The Coming of the Third Reich, page 30
III
Among the new generation of leading Nazis who entered the movement in the mid-1920s, one man was to play a particularly prominent role in the Third Reich. At first sight, few would have considered that Heinrich Himmler, born in Munich on 7 October 1900, was destined to reach any kind of prominence at all. His father was a Catholic schoolteacher of sufficiently conservative views to have been considered fit to give private tuition to a young member of the Bavarian royal family for a time in the 1890s. Coming from a respectable background in the educated middle class, Heinrich, a sickly child with poor eyesight, went through several different schools, but received what appeared to be a solid academic education at grammar schools in Munich and Landshut. A school friend, Georg Hallgarten, who later became a well-known left-wing historian, testified to Himmler’s intelligence and ability. School reports described Himmler as a conscientious, hard-working, ambitious, able and well-mannered student, a model pupil in every way. His patriotic father, however, made strenuous efforts to get him into the army, even declaring himself willing to cut short his son’s education in order to do this. Young Heinrich’s diaries and reading notes show how strongly he imbibed the mythology of 1914, the idea of war as the summit of human achievement and the concept of struggle as the moving force of human history and human existence. But he only got as far as training in the cadets, and never saw action on the front line. Here was a particularly clear example of a man of the post-front generation who bitterly regretted not having been able to fight in the war and spent much of his later life trying to make good this crucial absence in his early life.160
After passing the school-leaving examination with flying colours, Himmler, following his father’s advice, went on to study agriculture at the Technical High School in Munich, and here, too, he excelled, graduating with a mark of ‘very good’ in 1922. He also joined a duelling fraternity, and after some trouble in finding a swordsman who took him seriously enough to accept a challenge, duly acquired the obligatory facial scars. In the meantime, however, he joined Kahr’s Denizens’ Defence Force, and then fell under the influence of Ernst Röhm, who impressed him with his military zeal. The far-right milieu into which he had now plunged directed him towards revolutionary antisemitism, and by 1924 he was inveighing ‘against the hydra of the black and red International, of Jews and Ultramontanism, of freemasons and Jesuits, of the spirit of commerce and cowardly bourgeoisie’.161 With his large head, his short-back-and-sides, his pudding-basin haircut, round glasses, receding chin and pencil moustache, Himmler looked very much like the school-master his father had been, not at all like a fanatical nationalist street-fighter.

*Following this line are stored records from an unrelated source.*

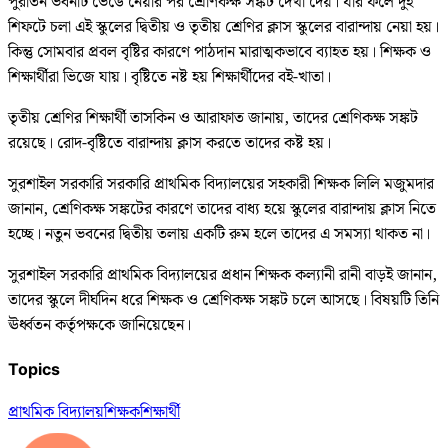
পুরাতন ভবনটি ভেঙে নেয়ার পর শ্রেণিকক্ষ সঙ্কট দেখা দেয়। যার ফলে দুই
শিফটে চলা এই স্কুলের দ্বিতীয় ও তৃতীয় শ্রেণির ক্লাস স্কুলের বারান্দায় নেয়া হয়।
কিন্তু সোমবার প্রবল বৃষ্টির কারণে পাঠদান মারাত্মকভাবে ব্যাহত হয়। শিক্ষক ও
শিক্ষার্থীরা ভিজে যায়। বৃষ্টিতে নষ্ট হয় শিক্ষার্থীদের বই-খাতা।
তৃতীয় শ্রেণির শিক্ষার্থী তাসকিন ও আরাফাত জানায়, তাদের শ্রেণিকক্ষ সঙ্কট
রয়েছে। রোদ-বৃষ্টিতে বারান্দায় ক্লাস করতে তাদের কষ্ট হয়।
সুরশাইল সরকারি সরকারি প্রাথমিক বিদ্যালয়ের সহকারী শিক্ষক লিলি মজুমদার
জানান, শ্রেণিকক্ষ সঙ্কটের কারণে তাদের বাধ্য হয়ে স্কুলের বারান্দায় ক্লাস নিতে
হচ্ছে। নতুন ভবনের দ্বিতীয় তলায় একটি রুম হলে তাদের এ সমস্যা থাকত না।
সুরশাইল সরকারি প্রাথমিক বিদ্যালয়ের প্রধান শিক্ষক কল্যানী রানী বাড়ই জানান,
তাদের স্কুলে দীর্ঘদিন ধরে শিক্ষক ও শ্রেণিকক্ষ সঙ্কট চলে আসছে। বিষয়টি তিনি
ঊর্ধ্বতন কর্তৃপক্ষকে জানিয়েছেন।
Topics
প্রাথমিক বিদ্যালয়
শিক্ষক
শিক্ষার্থী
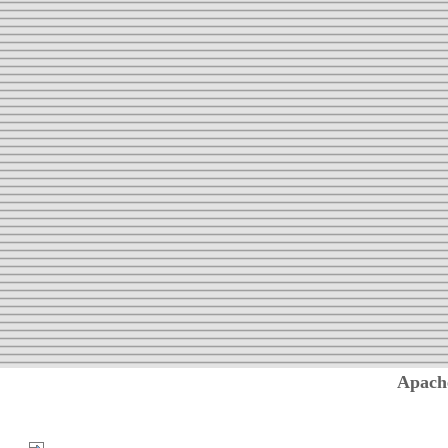
Apach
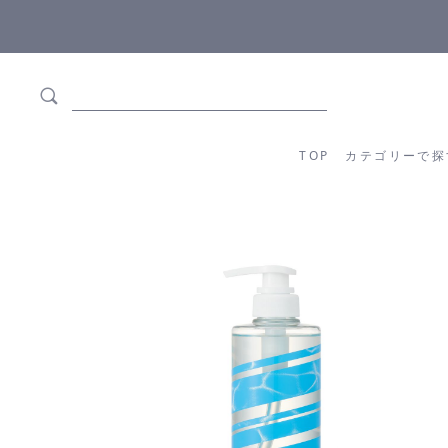
ます
全商品正規メーカー流通商品
TOP
カテゴリーか
TOP
カテゴリーで探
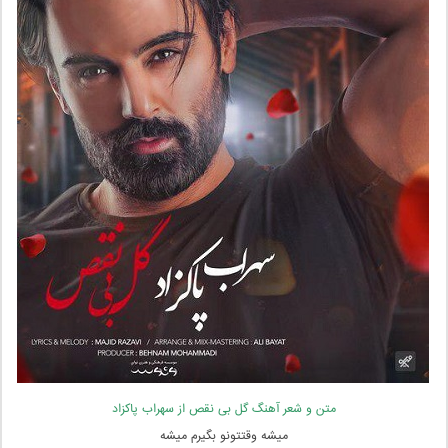
متن و شعر آهنگ گل بی نقص از سهراب پاکزاد
میشه وقتتونو بگیرم میشه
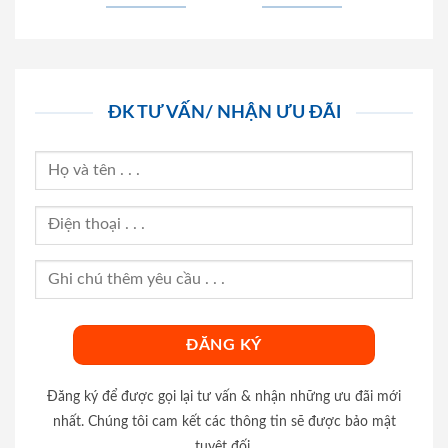
ĐK TƯ VẤN/ NHẬN ƯU ĐÃI
Đăng ký để được gọi lại tư vấn & nhận những ưu đãi mới
nhất. Chúng tôi cam kết các thông tin sẽ được bảo mật
tuyệt đối.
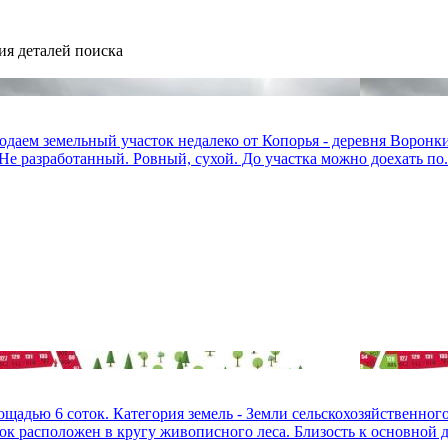
ия деталей поиска
одаем земельный участок недалеко от Копорья - деревня Воронки
Не разработанный. Ровный, сухой. До участка можно доехать по.
щадью 6 соток. Категория земель - Земли сельскохозяйственног
ок расположен в кругу живописного леса. Близость к основной до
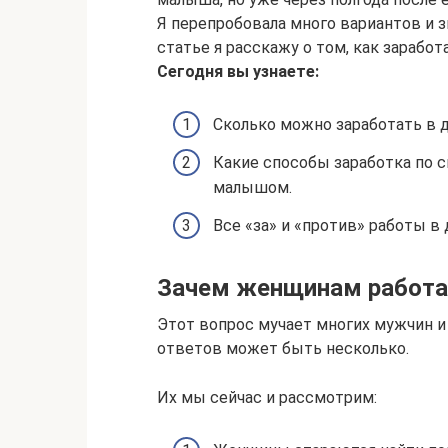
Я перепробовала много вариантов и зн
статье я расскажу о том, как заработ
Сегодня вы узнаете:
Сколько можно заработать в д
Какие способы заработка по 
малышом.
Все «за» и «против» работы в 
Зачем женщинам работат
Этот вопрос мучает многих мужчин и
ответов может быть несколько.
Их мы сейчас и рассмотрим:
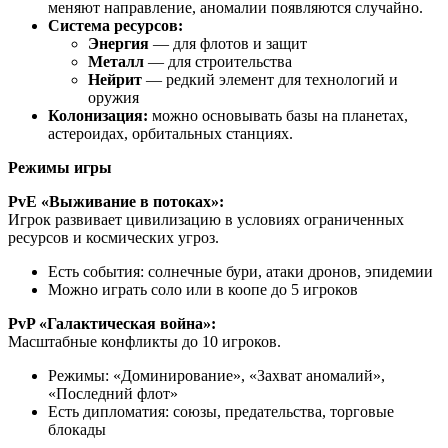
меняют направление, аномалии появляются случайно.
Система ресурсов:
Энергия
— для флотов и защит
Металл
— для строительства
Нейрит
— редкий элемент для технологий и
оружия
Колонизация:
можно основывать базы на планетах,
астероидах, орбитальных станциях.
Режимы игры
PvE «Выживание в потоках»:
Игрок развивает цивилизацию в условиях ограниченных
ресурсов и космических угроз.
Есть события: солнечные бури, атаки дронов, эпидемии
Можно играть соло или в коопе до 5 игроков
PvP «Галактическая война»:
Масштабные конфликты до 10 игроков.
Режимы: «Доминирование», «Захват аномалий»,
«Последний флот»
Есть дипломатия: союзы, предательства, торговые
блокады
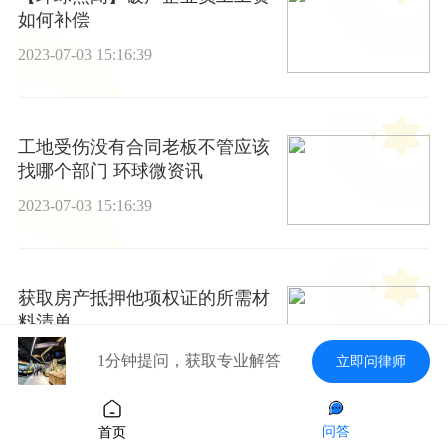
如何补偿
2023-07-03 15:16:39
工地受伤没有合同老板不管应该
找哪个部门 环球微资讯
2023-07-03 15:16:39
获取房产抵押他项权证的所需材
料清单
2023-07-03 15:16:39
1分钟提问，获取专业解答
立即问律师
问答
首页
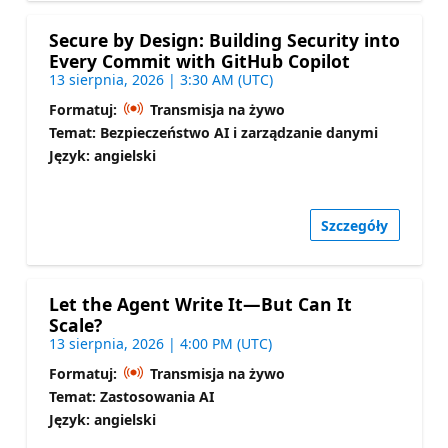
Secure by Design: Building Security into
Every Commit with GitHub Copilot
13 sierpnia, 2026 | 3:30 AM (UTC)
Formatuj:
Transmisja na żywo
Temat: Bezpieczeństwo AI i zarządzanie danymi
Język: angielski
Szczegóły
Let the Agent Write It—But Can It
Scale?
13 sierpnia, 2026 | 4:00 PM (UTC)
Formatuj:
Transmisja na żywo
Temat: Zastosowania AI
Język: angielski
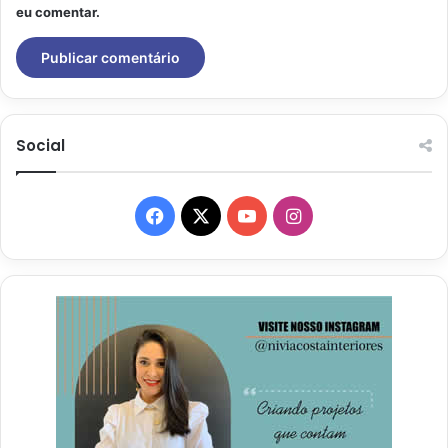
eu comentar.
Social
Facebook
X
YouTube
Instagram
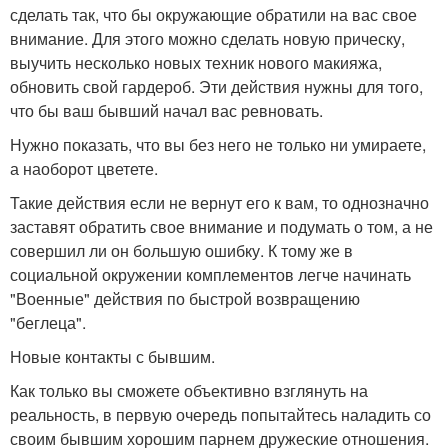
сделать так, что бы окружающие обратили на вас свое
внимание. Для этого можно сделать новую прическу,
выучить несколько новых техник нового макияжа,
обновить свой гардероб. Эти действия нужны для того,
что бы ваш бывший начал вас ревновать.
Нужно показать, что вы без него не только ни умираете,
а наоборот цветете.
Такие действия если не вернут его к вам, то однозначно
заставят обратить свое внимание и подумать о том, а не
совершил ли он большую ошибку. К тому же в
социальной окружении комплементов легче начинать
"Военные" действия по быстрой возвращению
"беглеца".
Новые контакты с бывшим.
Как только вы сможете объективно взглянуть на
реальность, в первую очередь попытайтесь наладить со
своим бывшим хорошим парнем дружеские отношения.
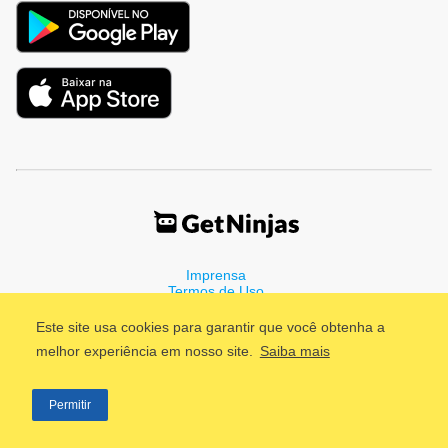
Imprensa
Termos de Uso
Política de Privacidade
Este site usa cookies para garantir que você obtenha a
melhor experiência em nosso site.
Saiba mais
©2011 - 2026, GetNinjas LTDA. CNPJ 55.744.877/0001-89 - Rua
Permitir
Dr. Fernandes Coelho, 85 - 3º andar - São Paulo/SP - Brasil
;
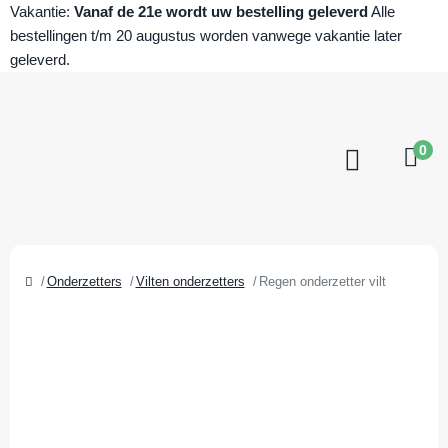
Vakantie:
Vanaf de 21e wordt uw bestelling geleverd
Alle
bestellingen t/m 20 augustus worden vanwege vakantie later
geleverd.
0
Onderzetters
Vilten onderzetters
Regen onderzetter vilt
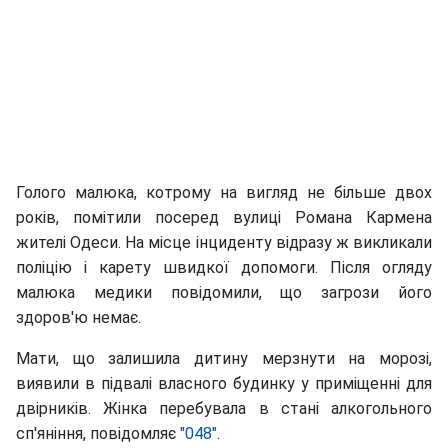
Голого малюка, котрому на вигляд не більше двох
років, помітили посеред вулиці Романа Кармена
жителі Одеси. На місце інциденту відразу ж викликали
поліцію і карету швидкої допомоги. Після огляду
малюка медики повідомили, що загрози його
здоров'ю немає.
Мати, що залишила дитину мерзнути на морозі,
виявили в підвалі власного будинку у приміщенні для
двірників. Жінка перебувала в стані алкогольного
сп'яніння, повідомляє
"048"
.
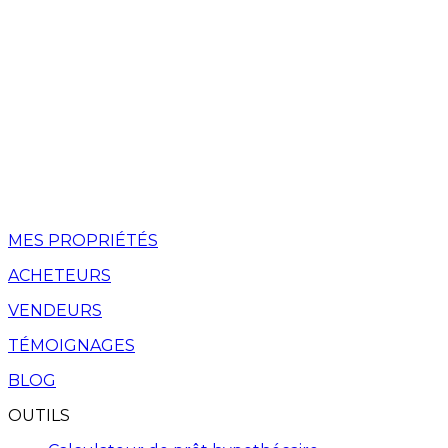
MES PROPRIÉTÉS
ACHETEURS
VENDEURS
TÉMOIGNAGES
BLOG
OUTILS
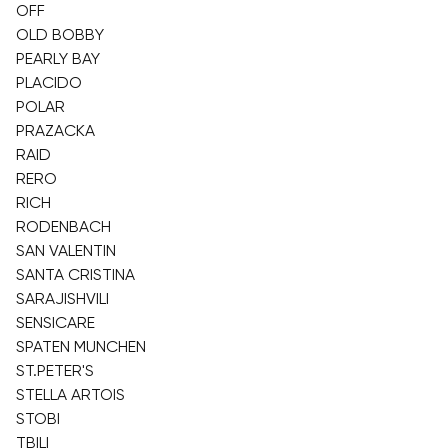
OFF
OLD BOBBY
PEARLY BAY
PLACIDO
POLAR
PRAZACKA
RAID
RERO
RICH
RODENBACH
SAN VALENTIN
SANTA CRISTINA
SARAJISHVILI
SENSICARE
SPATEN MUNCHEN
ST.PETER'S
STELLA ARTOIS
STOBI
TBILI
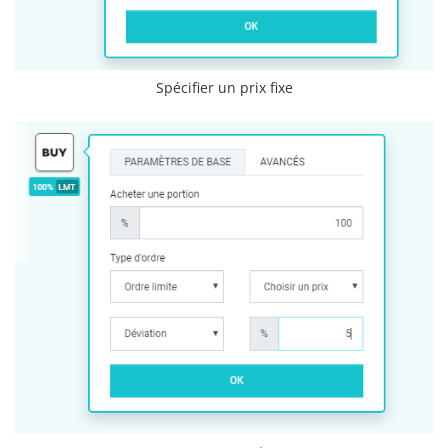
Spécifier un prix fixe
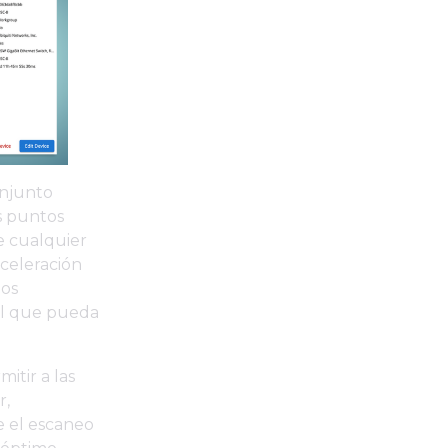
onjunto
s puntos
e cualquier
celeración
los
ial que pueda
mitir a las
r,
e el escaneo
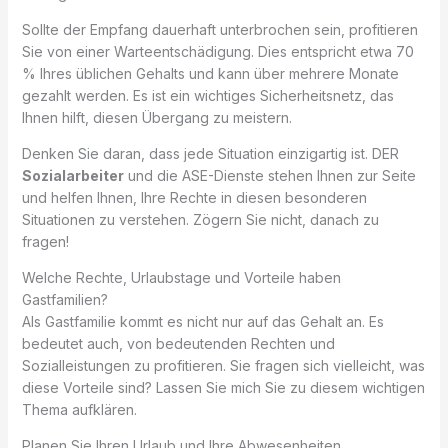
Sollte der Empfang dauerhaft unterbrochen sein, profitieren
Sie von einer Warteentschädigung. Dies entspricht etwa 70
% Ihres üblichen Gehalts und kann über mehrere Monate
gezahlt werden. Es ist ein wichtiges Sicherheitsnetz, das
Ihnen hilft, diesen Übergang zu meistern.
Denken Sie daran, dass jede Situation einzigartig ist. DER
Sozialarbeiter
und die ASE-Dienste stehen Ihnen zur Seite
und helfen Ihnen, Ihre Rechte in diesen besonderen
Situationen zu verstehen. Zögern Sie nicht, danach zu
fragen!
Welche Rechte, Urlaubstage und Vorteile haben
Gastfamilien?
Als Gastfamilie kommt es nicht nur auf das Gehalt an. Es
bedeutet auch, von bedeutenden Rechten und
Sozialleistungen zu profitieren. Sie fragen sich vielleicht, was
diese Vorteile sind? Lassen Sie mich Sie zu diesem wichtigen
Thema aufklären.
Planen Sie Ihren Urlaub und Ihre Abwesenheiten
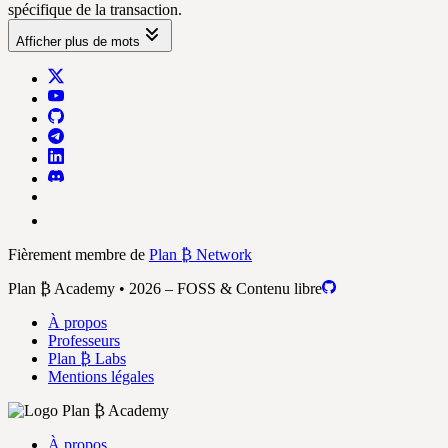
spécifique de la transaction.
Afficher plus de mots
Fièrement membre de
Plan ₿ Network
Plan ₿ Academy • 2026 – FOSS & Contenu libre
À propos
Professeurs
Plan ₿ Labs
Mentions légales
À propos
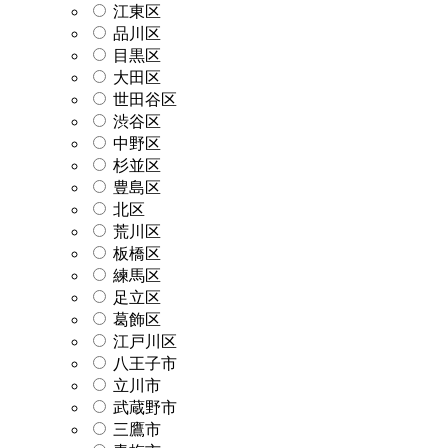
江東区
品川区
目黒区
大田区
世田谷区
渋谷区
中野区
杉並区
豊島区
北区
荒川区
板橋区
練馬区
足立区
葛飾区
江戸川区
八王子市
立川市
武蔵野市
三鷹市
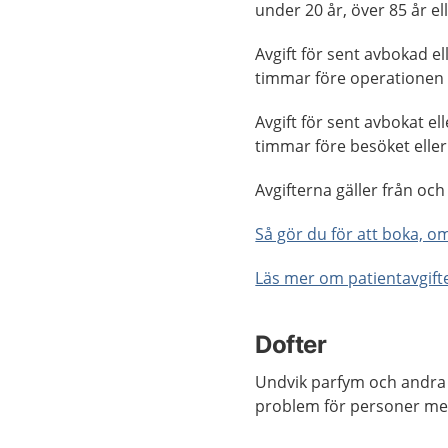
under 20 år, över 85 år el
Avgift för sent avbokad e
timmar före operationen e
Avgift för sent avbokat el
timmar före besöket eller 
Avgifterna gäller från oc
Så gör du för att boka, o
Läs mer om patientavgift
Dofter
Undvik parfym och andra 
problem för personer med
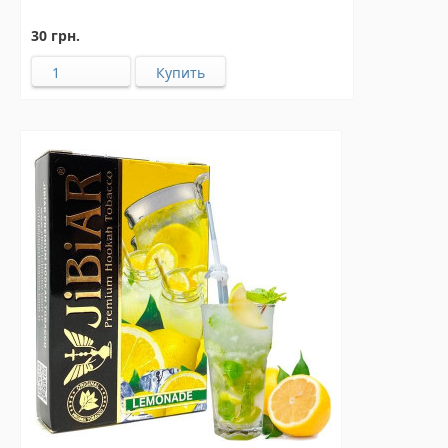
30 грн.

A few months later, he brandished a standard rather than a pistol when he joined a unit of Rohm’s Reich War Flag group that briefly occupied the Bavarian War Ministry in the first phase of the abortive Munich putsch on 8-9 November.162
Himmler got away from the putsch without being arrested, and so had his opportunity to rise in the movement at a time when Hitler was in prison or banned from speaking and the Nazi Party was in disarray. He hitched his wagon, wisely at this date, to Gregor Strasser’s rising star, becoming first his secretary, then deputy Regional Leader in two different districts, and deputy Reich Propaganda Leader. But he was not Strasser’s disciple. For by this time he had fallen under Hitler’s spell, less through a reading of My Struggle, on which he recorded some critical notes (‘the first chapters on his own youth contain many weak points’) than through personal contact in his various official capacities, which included of course attending Hitler’s speeches. To the young Himmler, still only in his mid-twenties, and hopelessly adrift in the choppy seas of post-putsch paramilitary politics, Hitler offered certainty, a leader to admire, a cause to follow. From 1925 onwards, when he joined the newly reconstituted Nazi Party, Himmler developed a boundless hero-worship of the Nazi leader; he kept a portrait of Hitler on his office wall and is even on occasion said to have engaged it in conversation.163
In 1926 he married, and his wife, seven years older than he was, influenced him strongly in the direction of occultism, herbalism, homeopathy and other unconventional beliefs, some of which he was later to try and force on his subordinates. Although Himmler’s marriage did not prosper, these ideas did. Gradually abandoning the conventional Catholic piety of his youth, he became an enthusiast for ‘blood and soil’, joining the Artamans, a nationalist settlement group to which Rudolf Hoss also belonged. Here Himmler came under the influence of Richard Walther Darré, an enthusiast for ‘Nordic’ racial ideas. Darré, born in Argentina in 1895 and educated, somewhat incongruously, in Wimbledon, England, had served in the German army during the war. Then he had become a specialist in selective animal breeding, which led him into the politics of ‘blood and soil’, though not immediately into the Nazi Party. Himmler imbibed from Darré a fixed belief in the destiny of the Nordic race, the superiority of its blood over that of the Slavs, the need to keep its blood pure, and the central role of a solid German peasantry in ensuring the future of the Germanic race. Driven by this obsession with the peasantry, Himmler for a while himself took up farming, but he did not do well, since he spent too much time in political campaigning, and the times were in any case bad for agricultural business.164
On 6 January 1929 Hitler appointed the faithful Himmler as head of his personal Protection Formation - Schutzstaffel, quickly known by its initials as the SS. This had its origins in a small unit formed early in 1923 to act as Hitler’s bodyguard and protect the Party headquarters. It was refounded in 1925, when Hitler realized that the brownshirts under Röhm would never show him the unconditional loyalty which he required. Its initial commander was Julius Schreck, commander of the brownshirt ‘Assault Squad’ before Hitler’s imprisonment, and from the first it was conceived as an elite formation, in contrast to the catch-all mass paramilitary movement of the brownshirts. In the intra-party intrigues of the mid-1920s the SS went through a number of leaders, all of whom failed to assert its independence from the growing power of the brownshirts, though they did manage to build it up as a closely disciplined, tightly knit corps of men. Himmler succeeded where they had failed.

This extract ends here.